Dolly forms in Bay of Campeche, landfall tonight

Over the past week, an easterly wave has been making its way across the Caribbean.  As it neared the Yucatan peninsula on Sunday, it began to get better organized.  Shortly after it crossed the peninsula and entered the Bay of Campeche, it was upgraded to Tropical Depression 5.  Then, at 5am EDT on Tuesday, it was upgraded to Tropical Storm Dolly.

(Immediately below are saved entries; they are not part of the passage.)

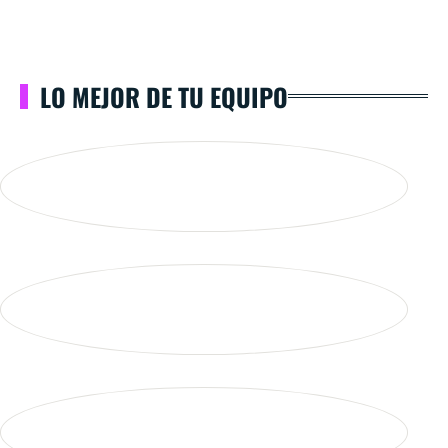
LO MEJOR DE TU EQUIPO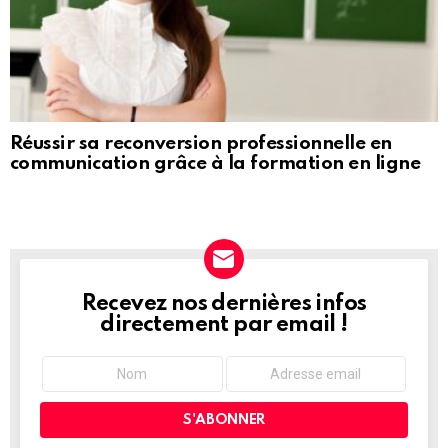
Réussir sa reconversion professionnelle en
communication grâce à la formation en ligne
Recevez nos dernières infos
NEWSLETTER
directement par email !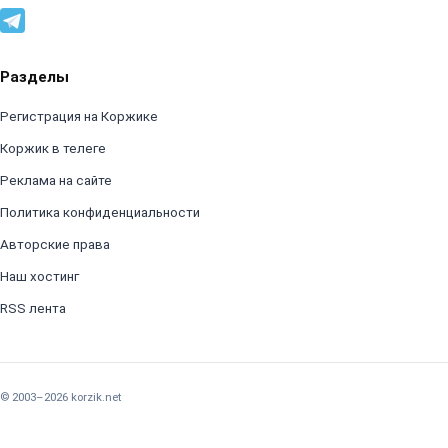
Разделы
Регистрация на Коржике
Коржик в телеге
Реклама на сайте
Политика конфиденциальности
Авторские права
Наш хостинг
RSS лента
© 2003–2026 korzik.net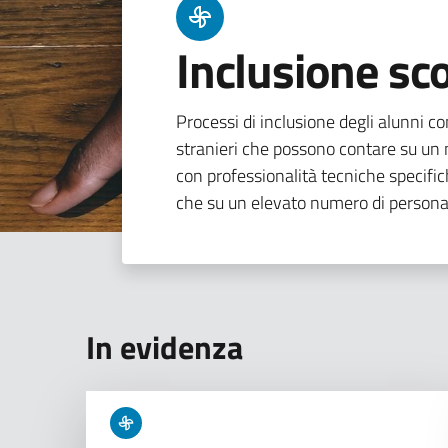
Inclusione sco
Processi di inclusione degli alunni con
stranieri che possono contare su un n
con professionalità tecniche specifi
che su un elevato numero di persona
In evidenza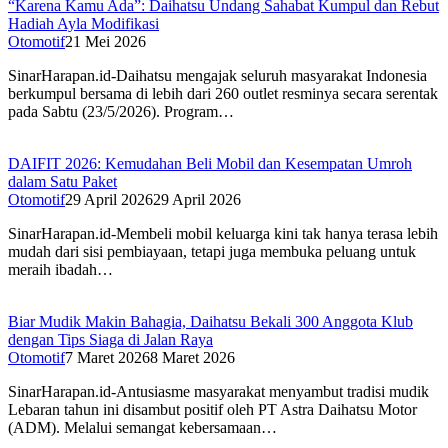
“Karena Kamu Ada”: Daihatsu Undang Sahabat Kumpul dan Rebut
Hadiah Ayla Modifikasi
Otomotif
21 Mei 2026
SinarHarapan.id-Daihatsu mengajak seluruh masyarakat Indonesia
berkumpul bersama di lebih dari 260 outlet resminya secara serentak
pada Sabtu (23/5/2026). Program…
DAIFIT 2026: Kemudahan Beli Mobil dan Kesempatan Umroh
dalam Satu Paket
Otomotif
29 April 2026
29 April 2026
SinarHarapan.id-Membeli mobil keluarga kini tak hanya terasa lebih
mudah dari sisi pembiayaan, tetapi juga membuka peluang untuk
meraih ibadah…
Biar Mudik Makin Bahagia, Daihatsu Bekali 300 Anggota Klub
dengan Tips Siaga di Jalan Raya
Otomotif
7 Maret 2026
8 Maret 2026
SinarHarapan.id-Antusiasme masyarakat menyambut tradisi mudik
Lebaran tahun ini disambut positif oleh PT Astra Daihatsu Motor
(ADM). Melalui semangat kebersamaan…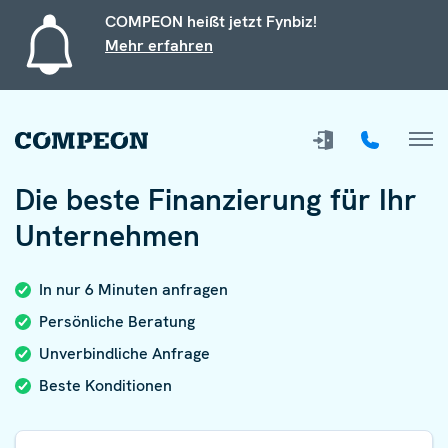
COMPEON heißt jetzt Fynbiz!
Mehr erfahren
Die beste Finanzierung für Ihr
Unternehmen
In nur 6 Minuten anfragen
Persönliche Beratung
Unverbindliche Anfrage
Beste Konditionen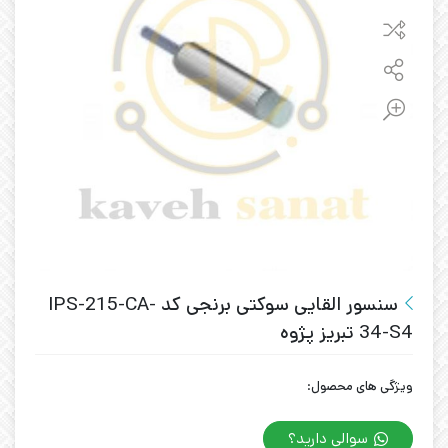
سنسور القایی سوکتی برنجی کد IPS-215-CA-
34-S4 تبریز پژوه
ویژگی های محصول:
سوالی دارید؟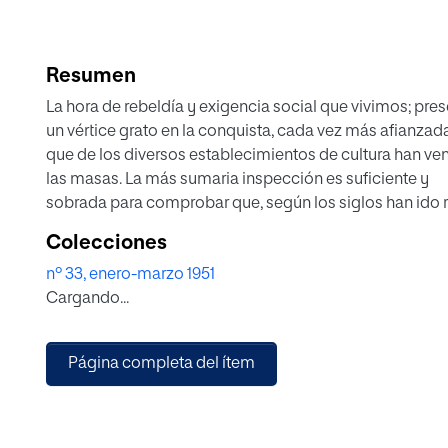
Resumen
La hora de rebeldía y exigencia social que vivimos; pre
un vértice grato en la conquista, cada vez más afianzada
que de los diversos establecimientos de cultura han v
las masas. La más sumaria inspección es suficiente y
sobrada para comprobar que, según los siglos han ido 
con una u otra regularidad, cambiando el ritmo, ha ido
Colecciones
sin cesar aumentando el número de alumnos en los div
nº 33, enero-marzo 1951
estadios en que tradicionalmente se ha venido dividien
Cargando...
proceso de la educación.
Página completa del ítem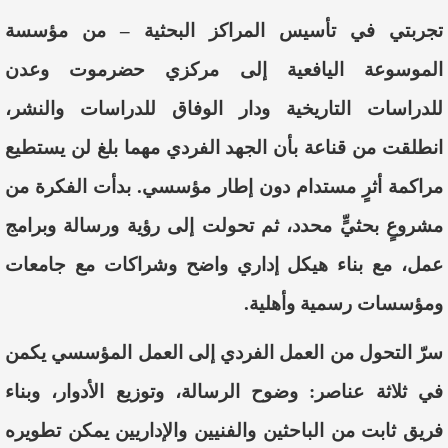
تجربتي في تأسيس المراكز البحثية – من مؤسسة
الموسوعة اليافعية إلى مركزي حضرموت وعدن
للدراسات التاريخية ودار الوفاق للدراسات والنشر،
انطلقت من قناعة بأن الجهد الفردي مهما بلغ لن يستطيع
مراكمة أثرٍ مستدام دون إطار مؤسسي. بدأت الفكرة من
مشروعٍ بحثيٍّ محدد، ثم تحولت إلى رؤية ورسالة وبرامج
عمل، مع بناء هيكل إداري واضح وشراكات مع جامعات
ومؤسسات رسمية وأهلية.
سرّ التحول من العمل الفردي إلى العمل المؤسسي يكمن
في ثلاثة عناصر: وضوح الرسالة، وتوزيع الأدوار، وبناء
فريق ثابت من الباحثين والفنيين والإداريين يمكن تطويره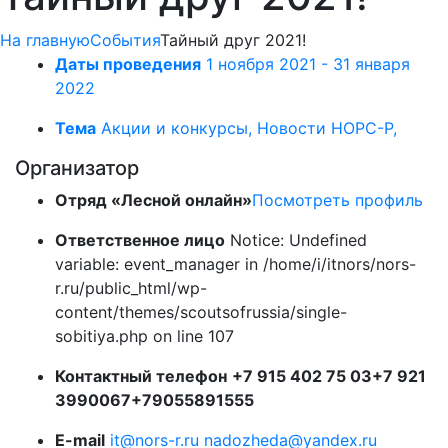
На главную
События
Тайный друг 2021!
Даты проведения
1 ноября 2021 - 31 января
2022
Тема
Акции и конкурсы, Новости НОРС-Р,
Организатор
Отряд «Лесной онлайн»
Посмотреть профиль
Ответственное лицо
Notice: Undefined
variable: event_manager in /home/i/itnors/nors-
r.ru/public_html/wp-
content/themes/scoutsofrussia/single-
sobitiya.php on line 107
Контактный телефон
+7 915 402 75 03
+7 921
3990067
+79055891555
E-mail
it@nors-r.ru
nadozheda@yandex.ru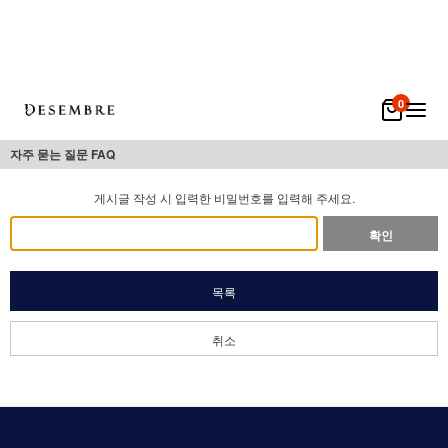
0
자주 묻는 질문 FAQ
게시글 작성 시 입력한 비밀번호를 입력해 주세요.
확인
목록
취소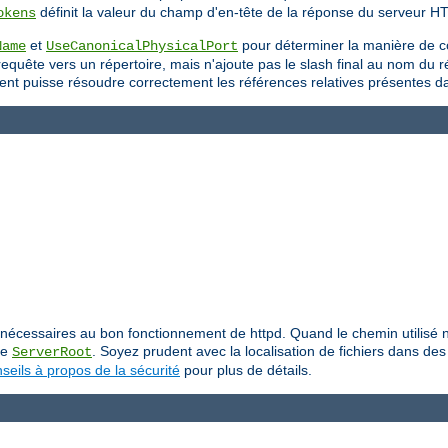
définit la valeur du champ d'en-tête de la réponse du serveur H
okens
et
pour déterminer la manière de c
Name
UseCanonicalPhysicalPort
uête vers un répertoire, mais n'ajoute pas le slash final au nom du répe
 client puisse résoudre correctement les références relatives présentes 
iers nécessaires au bon fonctionnement de httpd. Quand le chemin utilis
ive
. Soyez prudent avec la localisation de fichiers dans des 
ServerRoot
seils à propos de la sécurité
pour plus de détails.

Today, as of 8am EDT, Dolly is centered 145 miles east-southeast of La Pesca, Mexico and is moving west-northwest at 13mph.  At this rate, landfall will occur late Tuesday evening (local time).  Maximum sustained winds are 50mph and additional intensification is possible up until it makes landfall. The greatest threat from this storm will be the heavy rain and resulting mudslides and flash floods.

Dolly is the fourth named storm of the season, and ushers in the climatologically most active couple of weeks of the Atlantic hurricane season.  In the figure below, a timeline of the average tropical storm and hurricane counts are shown, and today's date is highlighted by a green line.  This season, the overall activity as measured by ACE (Accumulated Cyclone Energy) is just 54% of average as of today.


Dolly's origin and track is interesting because past storms in this "lineage" have been similar.  Prior to Dolly, Diana was the female name in this list (it was retired in 1990).  But, going back to 1990, Diana 1990, Dolly 1996, and Dolly 2008 all crossed the Yucatan peninsula and strengthened as they moved west... also note that all three of them were hurricanes at landfall.


Elsewhere across the basin, global models have been bullish on developing an easterly wave that's still over Africa, but is expected to enter the Atlantic on Thursday.  This wave had its origins over eastern Africa back on August 28th.  The next name on the list is Edouard.

Today is a very significant day in hurricane history.  On the evening of September 2, 1935, the infamous Labor Day Hurricane made landfall on Florida's Upper Keys (near Islamorada) as a Category 5 hurricane... and it remains the most intense U.S. landfall on record.  Maximum sustained winds were 185mph (stronger than Andrew and Camille); it generated a 18-foot storm surge that totally inundated the low-lying islands, and the incredible winds leveled everything in its path.  It was responsible for over 400 deaths.